ペットもかかる?心の病(犬編)
物を壊す、変った行動をとる・・・など、愛犬が不振な行動をとる事があります。そうした行動は、単にその子の性格が原因である場合もありますが、心の病気が原因であることもあります。ペットも人間と同様に、“心の病気”にかかることがある事を理解することが、そうした困った行動の改善に繋がります。
常同症(じょうどうしょう)
症状:意味のない行動をくり返す
自分の尻尾を追いかけてグルグルまわったり、何もいないところに飛びかかってみたりするなど、意味のない行動を繰り返し、飼い主の静止に従いません。また、足先などを舐め続けて皮膚に炎症を起こしたり、足や尻尾を噛むなどの自傷行為を繰り返すこともあります。
原因:飼育環境の変化によるストレス
はっきりとした原因はわかっていませんが、飼育環境の変化によるストレスが原因の1つだと考えられています。長時間の留守番時などに偶然やった行為にハマってしまい、くせになってしまうといった事もあるようです。
治療:抗うつ薬を用いる
抗うつ薬(セロトニン調節薬など)を投与することで、症状を抑えることができます。しかしながら、原因が心であることから、根本的な治療にはなりません。
予防:ストレスを解消してやる
狭いところに長時間閉じ込めたり、長時間留守番させるといった行為は、愛犬にストレスを与える要因になります。運動を十分にさせたり、スキンシップを図るなど、愛犬のストレスを解消する、ストレスを溜めさせないといった工夫が必要です。
なお、ストレスの原因は犬それぞれです。
・飼い主の過干渉
・長時間の留守番
・工事現場の騒音
・ノミやダニの寄生
・やきもち
などを要因としてストレスを感じる場合もあるようです。
分離不安症(ぶんりふあんしょう)
症状:飼い主が留守中に部屋の中をあらすなどの問題行動を起こす
普段はおりこうにしているのに、一人で留守番させると、部屋の中を荒らす、家具を壊す、そそうする、などの問題行動を起こします。

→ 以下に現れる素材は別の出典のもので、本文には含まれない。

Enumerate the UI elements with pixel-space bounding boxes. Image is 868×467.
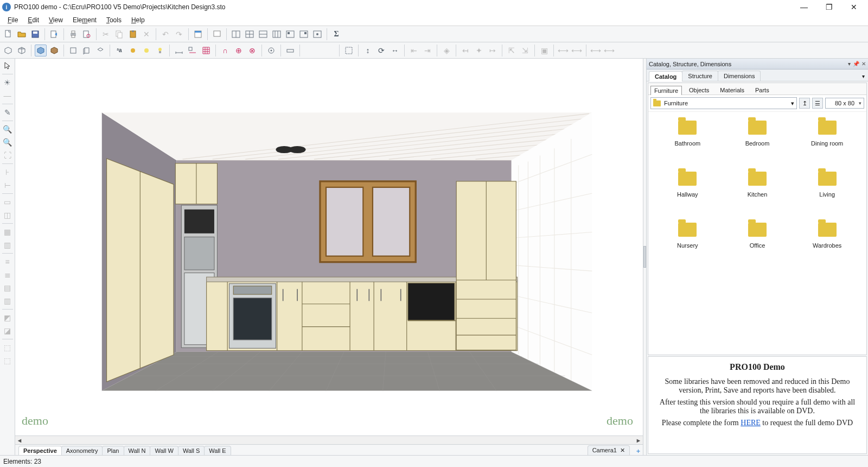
print-preview-button[interactable] — [81, 28, 93, 40]
cursor-tool-button[interactable] — [2, 60, 14, 72]
menu-element[interactable]: Element — [68, 15, 101, 25]
snap-2-button[interactable]: ⊕ — [233, 45, 245, 56]
layer-4-button[interactable]: ▥ — [2, 295, 14, 307]
dimension-mode-button[interactable] — [173, 45, 185, 56]
tab-walln[interactable]: Wall N — [124, 446, 151, 455]
labels-button[interactable]: ªa — [113, 45, 125, 56]
menu-view[interactable]: View — [44, 15, 67, 25]
layout4-button[interactable] — [271, 28, 283, 40]
light-source-button[interactable]: ☀ — [2, 77, 14, 89]
layer-1-button[interactable]: ≡ — [2, 256, 14, 268]
zoom-fit-button[interactable]: ⛶ — [2, 149, 14, 161]
window-config-button[interactable] — [211, 28, 223, 40]
group-button[interactable]: ▣ — [538, 45, 550, 56]
layout1-button[interactable] — [230, 28, 242, 40]
catalog-location-dropdown[interactable]: Furniture ▾ — [650, 97, 797, 109]
tab-walle[interactable]: Wall E — [204, 446, 231, 455]
filter-materials[interactable]: Materials — [716, 85, 748, 94]
target-button[interactable] — [265, 45, 277, 56]
light3-button[interactable] — [154, 45, 166, 56]
menu-edit[interactable]: Edit — [23, 15, 43, 25]
add-door-button[interactable]: ◫ — [2, 209, 14, 221]
tab-axonometry[interactable]: Axonometry — [61, 446, 103, 455]
tab-camera[interactable]: Camera1 ✕ — [588, 445, 630, 455]
view3d-2-button[interactable] — [16, 45, 28, 56]
viewport-3d[interactable]: demo demo — [15, 59, 643, 436]
select-bound-button[interactable] — [343, 45, 355, 56]
calculate-button[interactable]: Σ — [330, 28, 342, 40]
undo-button[interactable]: ↶ — [159, 28, 171, 40]
grid-button[interactable] — [200, 45, 212, 56]
layer-3-button[interactable]: ▤ — [2, 282, 14, 294]
view-shaded-button[interactable] — [35, 45, 47, 56]
info-pane[interactable]: PRO100 Demo Some libraries have been rem… — [648, 356, 867, 454]
tab-dimensions[interactable]: Dimensions — [718, 71, 761, 81]
panel-menu-icon[interactable]: ▾ — [848, 61, 851, 67]
window-close-button[interactable]: ✕ — [842, 0, 866, 14]
misc-4-button[interactable]: ⬚ — [2, 355, 14, 367]
menu-tools[interactable]: Tools — [102, 15, 126, 25]
filter-furniture[interactable]: Furniture — [650, 86, 682, 95]
folder-nursery[interactable]: Nursery — [658, 223, 717, 249]
tab-perspective[interactable]: Perspective — [18, 446, 62, 455]
info-link-here[interactable]: HERE — [741, 419, 761, 427]
add-wall-button[interactable]: ▭ — [2, 196, 14, 208]
align-1-button[interactable]: ⇤ — [408, 45, 420, 56]
move-tool-button[interactable]: ↕ — [362, 45, 374, 56]
new-file-button[interactable] — [2, 28, 14, 40]
add-window-button[interactable]: ▦ — [2, 226, 14, 238]
open-file-button[interactable] — [16, 28, 28, 40]
thumb-size-dropdown[interactable]: 80 x 80 — [825, 98, 864, 109]
align-2-button[interactable]: ⇥ — [422, 45, 433, 56]
view-top-button[interactable] — [94, 45, 106, 56]
tab-plan[interactable]: Plan — [102, 446, 124, 455]
line-tool-button[interactable]: ― — [2, 90, 14, 102]
misc-1-button[interactable]: ◩ — [2, 312, 14, 324]
folder-living[interactable]: Living — [797, 172, 857, 198]
view-front-button[interactable] — [67, 45, 79, 56]
export-button[interactable] — [48, 28, 60, 40]
align-4-button[interactable]: ↤ — [459, 45, 471, 56]
dim-v-button[interactable]: ⊢ — [2, 179, 14, 191]
save-file-button[interactable] — [29, 28, 41, 40]
dim-button-1[interactable] — [284, 45, 296, 56]
filter-parts[interactable]: Parts — [751, 85, 773, 94]
align-8-button[interactable]: ⇲ — [519, 45, 531, 56]
add-piece-button[interactable]: ▥ — [2, 239, 14, 251]
folder-bathroom[interactable]: Bathroom — [658, 121, 717, 147]
add-view-button[interactable]: ＋ — [633, 447, 643, 455]
folder-hallway[interactable]: Hallway — [658, 172, 717, 198]
light2-button[interactable] — [141, 45, 152, 56]
folder-office[interactable]: Office — [727, 223, 787, 249]
misc-2-button[interactable]: ◪ — [2, 325, 14, 337]
measure-v2-button[interactable]: ⟷ — [603, 45, 615, 56]
folder-diningroom[interactable]: Dining room — [797, 121, 857, 147]
light1-button[interactable] — [127, 45, 139, 56]
misc-3-button[interactable]: ⬚ — [2, 342, 14, 354]
align-3-button[interactable]: ◈ — [441, 45, 452, 56]
layout7-button[interactable] — [311, 28, 323, 40]
up-folder-button[interactable]: ↥ — [799, 98, 810, 109]
view-textured-button[interactable] — [48, 45, 60, 56]
folder-bedroom[interactable]: Bedroom — [727, 121, 787, 147]
snap-3-button[interactable]: ⊗ — [246, 45, 258, 56]
tab-overflow-icon[interactable]: ▾ — [859, 72, 868, 81]
pan-tool-button[interactable]: ↔ — [389, 45, 401, 56]
folder-wardrobes[interactable]: Wardrobes — [797, 223, 857, 249]
menu-file[interactable]: File — [3, 15, 22, 25]
view3d-1-button[interactable] — [2, 45, 14, 56]
delete-button[interactable]: ✕ — [141, 28, 152, 40]
zoom-in-button[interactable]: 🔍 — [2, 123, 14, 135]
layout3-button[interactable] — [257, 28, 269, 40]
zoom-out-button[interactable]: 🔍 — [2, 136, 14, 148]
layout2-button[interactable] — [244, 28, 256, 40]
window-minimize-button[interactable]: — — [792, 0, 816, 14]
menu-help[interactable]: Help — [127, 15, 149, 25]
view-list-button[interactable]: ☰ — [812, 98, 823, 109]
folder-kitchen[interactable]: Kitchen — [727, 172, 787, 198]
align-6-button[interactable]: ↦ — [487, 45, 499, 56]
filter-objects[interactable]: Objects — [685, 85, 713, 94]
layout5-button[interactable] — [284, 28, 296, 40]
paste-button[interactable] — [127, 28, 139, 40]
tab-wallw[interactable]: Wall W — [150, 446, 178, 455]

また、視認により認められる行動の他、飼い主が留守の間だけ吠えている、体を震わせている、といった、その場に居ないと気付かないような問題行動を行う場合もあります。
原因:飼い主の不在に強い不安を感じる
屋内飼育の、いわゆる座敷犬が増えたことから、飼い主と一緒に過ごす時間が長くなる傾向にあります。こうした実状から、飼い主と犬との関係が密接になり過ぎ、飼い主が外出するだけで不安になり、“置いて行かれた”、“もう帰って来ないかも”といった強い不安を感じるようになるそうです。そして、こうしたストレスから、身体的に奇妙な反応が出たり、異常な行動を起こしたりするのです。
なお、当然に、犬の性格も影響しており、さびしがり屋や甘えん坊の犬がなりやすい傾向にあるようです。
治療:行動療法で不在に慣れさせる
治療の基本は、行動療法です。行動治療とは、特定の命令や行動の反復により、飼い主との信頼関係の構築や、不安材料の除去を図るというもので、飼い主の留守を不安に感じるような子の場合、犬に「飼い主は必ず帰ってくる」というような安心感を与えるという事が重要で、こうした気持ちを覚えさせることで、留守番に慣れさせるようにします。
また、行動療法と併用して、薬物療法を行うこともあります。分離不安症はすぐには治りませんが、行動療法などを根気よく続けていくことで、次第に改善します。
予防:自立心を芽生えさせる
予防のためには、自立新を育むことが大切です。子犬のころから常にベッタリでは無く、飼い主と犬がそれぞれに過ごす時間を持つようにすると良いでしょう。
飼い主の外出に慣らす、帰宅後にさりげなく過ごすなどといった事も、改善の方法の1つになるでしょう。
飼い主の外出に慣れさせるには、出かける時はさりげなく、長時間ではなく、数分間したら戻るなどを繰り返し、出かけるという行為に過敏にならないようにすると共に、飼い主が戻ってくる事を愛犬に覚えさせるようにするのが重要です。
帰宅後にさりげなく過ごすというのは、やはり過敏な反応を抑制するという意図です。例えば、すぐに相手にせず、飼い主側も過剰な反応をしないことを心がけるのが良いでしょう。そそうや物を壊していても、怒らないようにしましょう。分離不安症時には、その行動で気を引けると思うと逆に癖になり、飼い主が出かける度に同じ行動をとるようになる場合があります。